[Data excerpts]

★ ★ ★

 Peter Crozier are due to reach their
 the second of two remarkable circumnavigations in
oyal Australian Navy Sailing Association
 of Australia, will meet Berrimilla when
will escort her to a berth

★ ★ ★

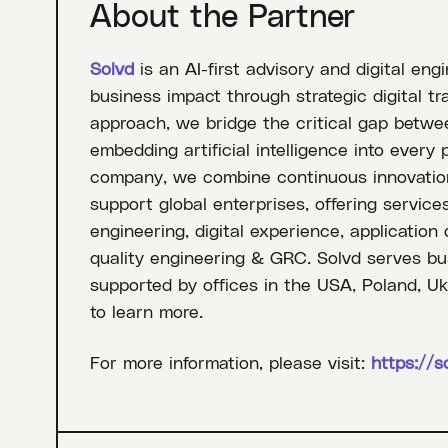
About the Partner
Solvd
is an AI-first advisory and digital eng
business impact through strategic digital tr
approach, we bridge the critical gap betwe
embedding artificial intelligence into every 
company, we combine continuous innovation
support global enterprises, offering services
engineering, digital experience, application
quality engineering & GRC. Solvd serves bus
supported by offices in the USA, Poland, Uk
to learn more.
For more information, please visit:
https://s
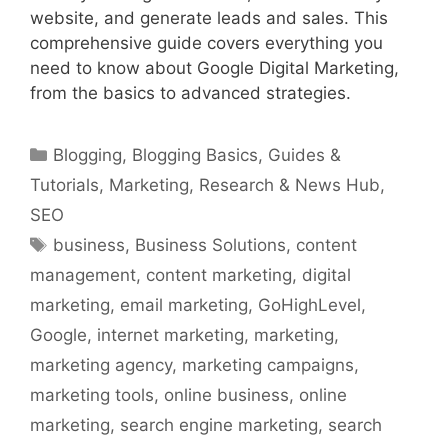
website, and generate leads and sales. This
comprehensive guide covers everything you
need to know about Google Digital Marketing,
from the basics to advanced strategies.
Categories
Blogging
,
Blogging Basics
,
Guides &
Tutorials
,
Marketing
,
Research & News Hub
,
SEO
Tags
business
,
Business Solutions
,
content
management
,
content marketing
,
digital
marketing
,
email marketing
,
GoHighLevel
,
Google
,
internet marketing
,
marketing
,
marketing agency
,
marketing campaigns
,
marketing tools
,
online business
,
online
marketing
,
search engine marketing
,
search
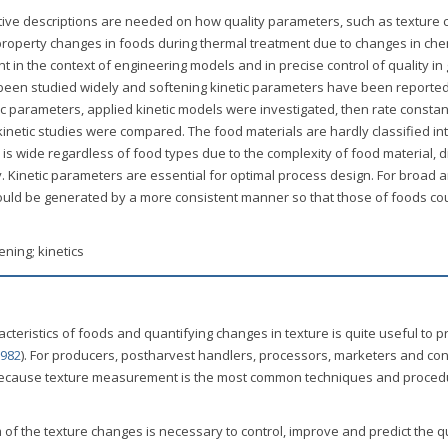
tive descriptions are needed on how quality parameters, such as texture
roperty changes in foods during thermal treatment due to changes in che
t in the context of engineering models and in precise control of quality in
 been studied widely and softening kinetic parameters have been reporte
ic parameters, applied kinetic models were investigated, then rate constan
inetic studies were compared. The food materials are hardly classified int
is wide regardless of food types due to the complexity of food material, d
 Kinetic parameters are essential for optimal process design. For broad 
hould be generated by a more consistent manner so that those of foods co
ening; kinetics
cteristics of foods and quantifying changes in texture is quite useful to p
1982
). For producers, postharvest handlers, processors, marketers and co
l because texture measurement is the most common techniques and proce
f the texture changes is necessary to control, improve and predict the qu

★ ★ ★

### Directions for this task:
For this exercise, reproduce exactly the lines of the records above from the one with "supported by offices in the USA, Poland, Uk" up to and including the one with "f the texture", without pictures.

### Task result:
supported by offices in the USA, Poland, Uk
to learn more.
For more information, please visit:
https://s
website, and generate leads and sales. This
comprehensive guide covers everything you
need to know about Google Digital Marketing,
from the basics to advanced strategies.
Categories
Blogging
,
Blogging Basics
,
Guides &
Tutorials
,
Marketing
,
Research & News Hub
,
SEO
Tags
business
,
Business Solutions
,
content
management
,
content marketing
,
digital
marketing
,
email marketing
,
GoHighLevel
,
Google
,
internet marketing
,
marketing
,
marketing agency
,
marketing campaigns
,
marketing tools
,
online business
,
online
marketing
,
search engine marketing
,
search
tive descriptions are needed on how quality parameters, such as texture
roperty changes in foods during thermal treatment due to changes in che
t in the context of engineering models and in precise control of quality in
 been studied widely and softening kinetic parameters have been reporte
ic parameters, applied kinetic models were investigated, then rate constan
inetic studies were compared. The food materials are hardly classified int
is wide regardless of food types due to the complexity of food material, d
 Kinetic parameters are essential for optimal process design. For broad 
hould be generated by a more consistent manner so that those of foods co
ening; kinetics
cteristics of foods and quantifying changes in texture is quite useful to p
1982
). For producers, postharvest handlers, processors, marketers and co
l because texture measurement is the most common techniques and proce
f the texture changes is necessary to control, improve and predict the qu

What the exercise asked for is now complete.